Selasa, 11 Februari 2014

TAHIYYATUL MASJID

Shalat Tahiyyatul Masjid

Oleh


DR.H.Achmad Zuhdi DH


Para ulama bersepakat tentang disyariatkannya shalat tahiyyatul masjid, namun mereka berbeda pendapat tentang hukumnya. Sebagian ulama, seperti  madzhab Dhahiri berpendapat bahwa shalat tahiyyatul masjid itu hukumnya wajib. Sedangkan jumhur (mayoritas) ulama berpendapat shalat tahiyyatul masjid itu hukumnya sunnat.

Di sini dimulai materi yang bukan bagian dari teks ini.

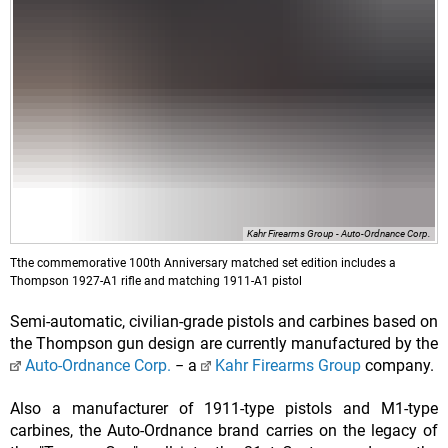
Kahr Firearms Group - Auto-Ordnance Corp.
Tthe commemorative 100th Anniversary matched set edition includes a
Thompson 1927-A1 rifle and matching 1911-A1 pistol
Semi-automatic, civilian-grade pistols and carbines based on
the Thompson gun design are currently manufactured by the
Auto-Ordnance Corp.
− a
Kahr Firearms Group
company.
Also a manufacturer of 1911-type pistols and M1-type
carbines, the Auto-Ordnance brand carries on the legacy of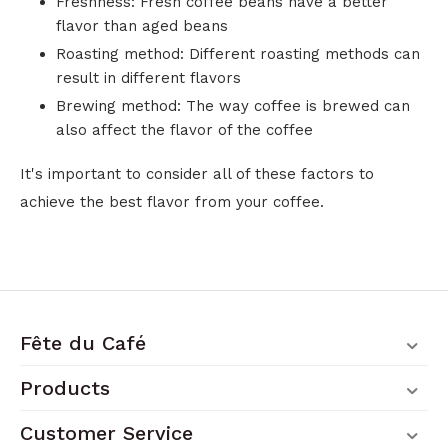
Freshness: Fresh coffee beans have a better
flavor than aged beans
Roasting method: Different roasting methods can
result in different flavors
Brewing method: The way coffee is brewed can
also affect the flavor of the coffee
It's important to consider all of these factors to
achieve the best flavor from your coffee.
Fête du Café
Products
Customer Service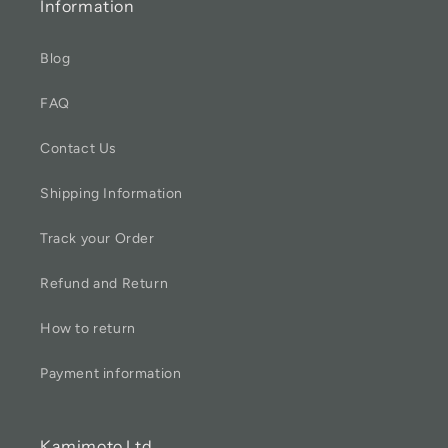
Information
Blog
FAQ
Contact Us
Shipping Information
Track your Order
Refund and Return
How to return
Payment information
Kamimoto Ltd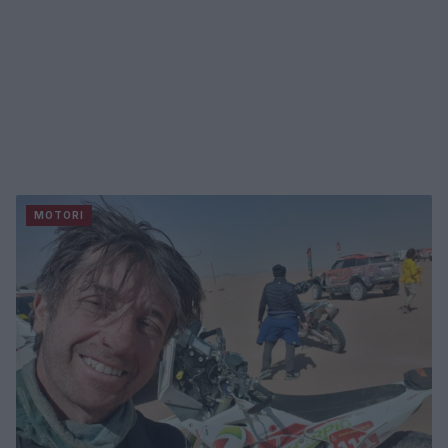
MOTORI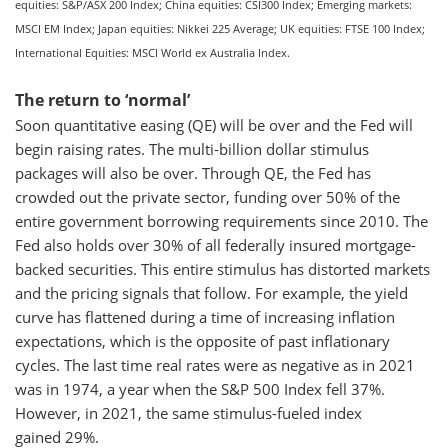
equities: S&P/ASX 200 Index; China equities: CSI300 Index; Emerging markets:
MSCI EM Index; Japan equities: Nikkei 225 Average; UK equities: FTSE 100 Index;
International Equities: MSCI World ex Australia Index.
The return to ‘normal’
Soon quantitative easing (QE) will be over and the Fed will
begin raising rates. The multi-billion dollar stimulus
packages will also be over. Through QE, the Fed has
crowded out the private sector, funding over 50% of the
entire government borrowing requirements since 2010. The
Fed also holds over 30% of all federally insured mortgage-
backed securities. This entire stimulus has distorted markets
and the pricing signals that follow. For example, the yield
curve has flattened during a time of increasing inflation
expectations, which is the opposite of past inflationary
cycles. The last time real rates were as negative as in 2021
was in 1974, a year when the S&P 500 Index fell 37%.
However, in 2021, the same stimulus-fueled index
gained 29%.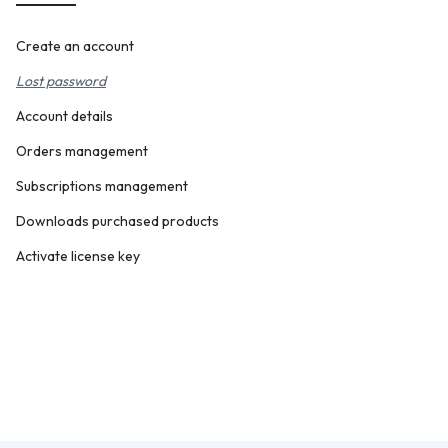
Create an account
Lost password
Account details
Orders management
Subscriptions management
Downloads purchased products
Activate license key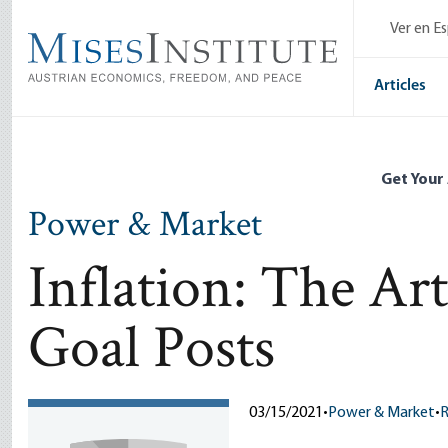
Skip
Ver en E
to
main
content
Articles
Get Your
Power & Market
Inflation: The Ar
Goal Posts
03/15/2021
•
Power & Market
•
R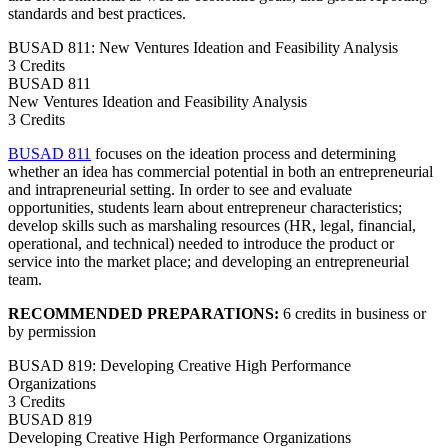
standards and best practices.
BUSAD 811: New Ventures Ideation and Feasibility Analysis
3 Credits
BUSAD
811
New Ventures Ideation and Feasibility Analysis
3 Credits
BUSAD 811
focuses on the ideation process and determining
whether an idea has commercial potential in both an entrepreneurial
and intrapreneurial setting. In order to see and evaluate
opportunities, students learn about entrepreneur characteristics;
develop skills such as marshaling resources (HR, legal, financial,
operational, and technical) needed to introduce the product or
service into the market place; and developing an entrepreneurial
team.
RECOMMENDED PREPARATIONS:
6 credits in business or
by permission
BUSAD 819: Developing Creative High Performance
Organizations
3 Credits
BUSAD
819
Developing Creative High Performance Organizations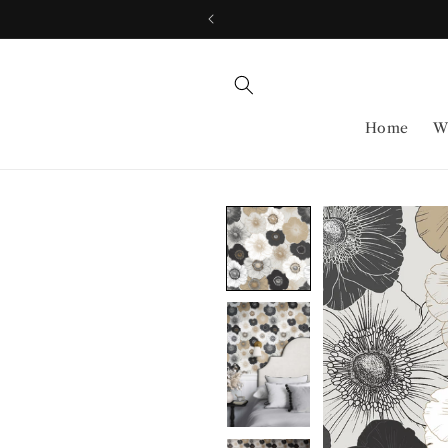
Skip to
content
Home
W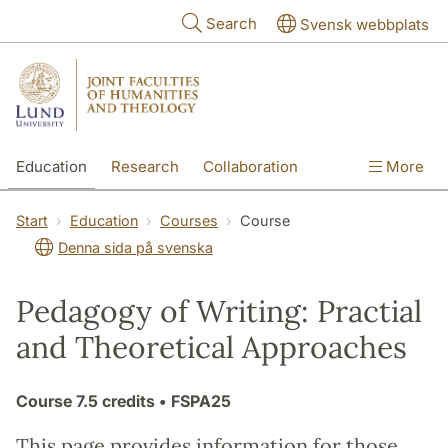
Skip to main content
Search
Svensk webbplats
Education
Research
Collaboration
More
International
Contact
The Faculties
Start
Education
Courses
Course
Denna sida på svenska
Pedagogy of Writing: Practial
and Theoretical Approaches
Course
7.5 credits
• FSPA25
This page provides information for those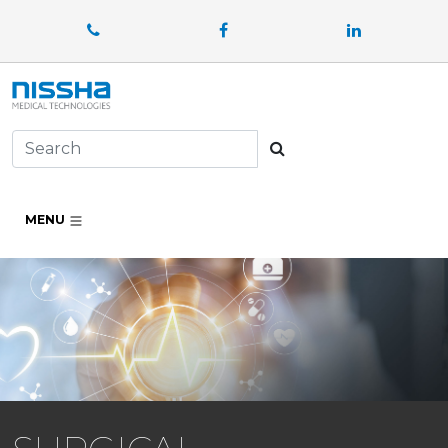
Facebook
LinkedIn
Search
MENU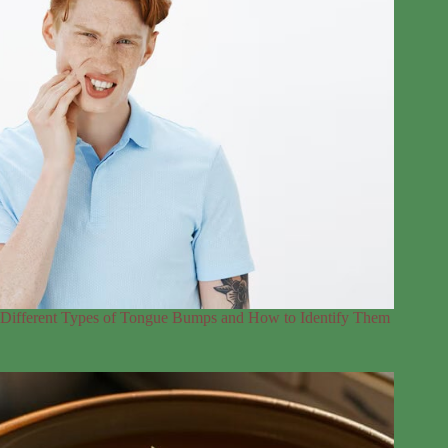
Different Types of Tongue Bumps and How to Identify Them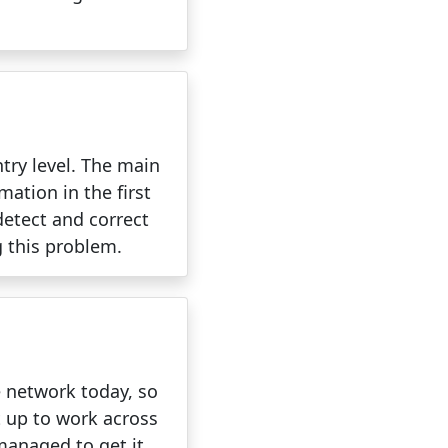
try level. The main
mation in the first
detect and correct
g this problem.
e network today, so
t up to work across
 managed to get it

Alasan ulama yang mewajibkan shalat tahiyyatul masjid, merujuk kepada beberapa hadis berikut ini:

Dalil (1)
عَنْ أَبِي قَتَادَةَ أَنَّ النَّبِيَّ صَلَّى اللَّهُ عَلَيْهِ وَسَلَّمَ قَالَ إِذَا دَخَلَ أَحَدُكُمْ الْمَسْجِدَ فَلْيُصَلِّ رَكْعَتَيْنِ قَبْلَ أَنْ يَجْلِسَ  
Dari Abu Qatadah, Nabi Saw bersabda: “Apabila seorang di antaramu memasuki masjid maka shalatlah dua rakaat sebelum ia duduk” (HR. Bukhari dan Muslim)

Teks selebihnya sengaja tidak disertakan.